Exercise instructions:
Your transcription must include every record word for word and no pictures.

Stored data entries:

★ ★ ★

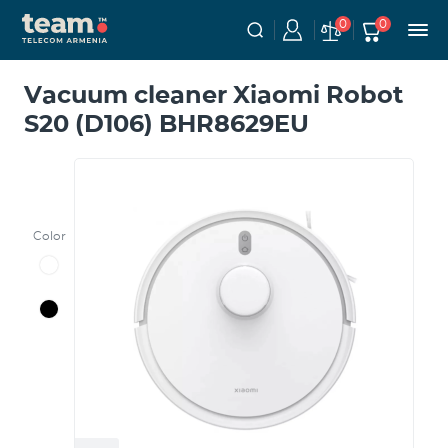
0
0
Vacuum cleaner Xiaomi Robot
S20 (D106) BHR8629EU
Color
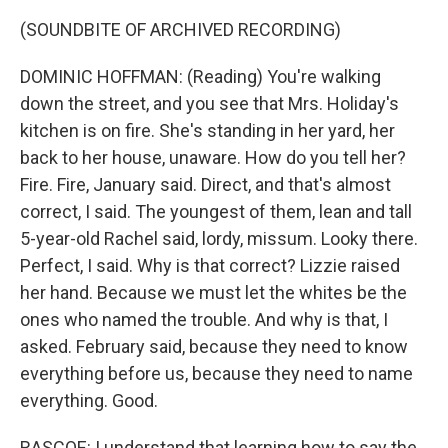
(SOUNDBITE OF ARCHIVED RECORDING)
DOMINIC HOFFMAN: (Reading) You're walking
down the street, and you see that Mrs. Holiday's
kitchen is on fire. She's standing in her yard, her
back to her house, unaware. How do you tell her?
Fire. Fire, January said. Direct, and that's almost
correct, I said. The youngest of them, lean and tall
5-year-old Rachel said, lordy, missum. Looky there.
Perfect, I said. Why is that correct? Lizzie raised
her hand. Because we must let the whites be the
ones who named the trouble. And why is that, I
asked. February said, because they need to know
everything before us, because they need to name
everything. Good.
RASCOE: I understand that learning how to say the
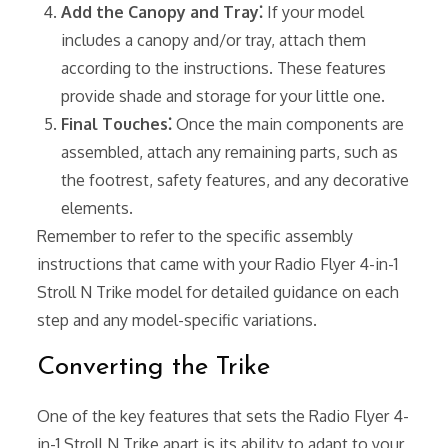
Add the Canopy and Tray⁚
If your model
includes a canopy and/or tray, attach them
according to the instructions. These features
provide shade and storage for your little one.
Final Touches⁚
Once the main components are
assembled, attach any remaining parts, such as
the footrest, safety features, and any decorative
elements.
Remember to refer to the specific assembly
instructions that came with your Radio Flyer 4-in-1
Stroll N Trike model for detailed guidance on each
step and any model-specific variations.
Converting the Trike
One of the key features that sets the Radio Flyer 4-
in-1 Stroll N Trike apart is its ability to adapt to your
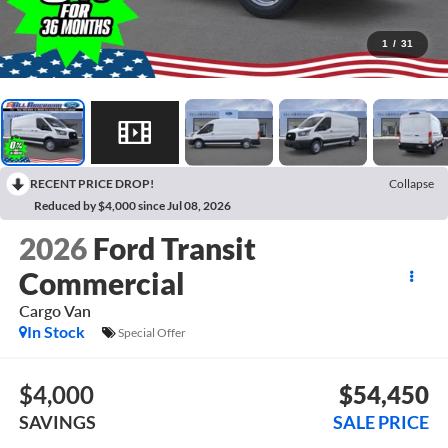
1
/
31
RECENT PRICE DROP!
Collapse
Reduced by $4,000 since Jul 08, 2026
2026
Ford Transit
Commercial
Cargo Van
In Stock
Special Offer
$4,000
$54,450
SAVINGS
SALE PRICE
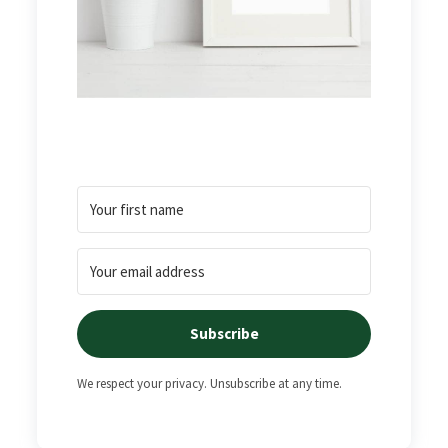
Subscribe
We respect your privacy. Unsubscribe at any time.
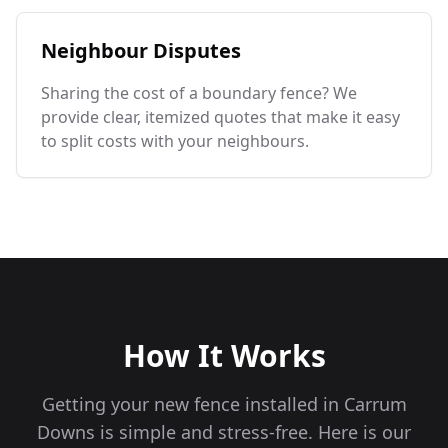
Neighbour Disputes
Sharing the cost of a boundary fence? We
provide clear, itemized quotes that make it easy
to split costs with your neighbours.
How It Works
Getting your new fence installed in
Carrum
Downs
is simple and stress-free. Here is our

★ ★ ★

Output:
0
0
Vacuum cleaner Xiaomi Robot
S20 (D106) BHR8629EU
Color
(SOUNDBITE OF ARCHIVED RECORDING)
DOMINIC HOFFMAN: (Reading) You're walking
down the street, and you see that Mrs. Holiday's
kitchen is on fire. She's standing in her yard, her
back to her house, unaware. How do you tell her?
Fire. Fire, January said. Direct, and that's almost
correct, I said. The youngest of them, lean and tall
5-year-old Rachel said, lordy, missum. Looky there.
Perfect, I said. Why is that correct? Lizzie raised
her hand. Because we must let the whites be the
ones who named the trouble. And why is that, I
asked. February said, because they need to know
everything before us, because they need to name
everything. Good.
RASCOE: I understand that learning how to say the
Add the Canopy and Tray⁚
If your model
includes a canopy and/or tray, attach them
according to the instructions. These features
provide shade and storage for your little one.
Final Touches⁚
Once the main components are
assembled, attach any remaining parts, such as
the footrest, safety features, and any decorative
elements.
Remember to refer to the specific assembly
instructions that came with your Radio Flyer 4-in-1
Stroll N Trike model for detailed guidance on each
step and any model-specific variations.
Converting the Trike
One of the key features that sets the Radio Flyer 4-
in-1 Stroll N Trike apart is its ability to adapt to your
1
/
31
RECENT PRICE DROP!
Collapse
Reduced by $4,000 since Jul 08, 2026
2026
Ford Transit
Commercial
Cargo Van
In Stock
Special Offer
$4,000
$54,450
SAVINGS
SALE PRICE
Subscribe
We respect your privacy. Unsubscribe at any time.
Neighbour Disputes
Sharing the cost of a boundary fence? We
provide clear, itemized quotes that make it easy
to split costs with your neighbours.
How It Works
Getting your new fence installed in
Carrum
Downs
is simple and stress-free. Here is our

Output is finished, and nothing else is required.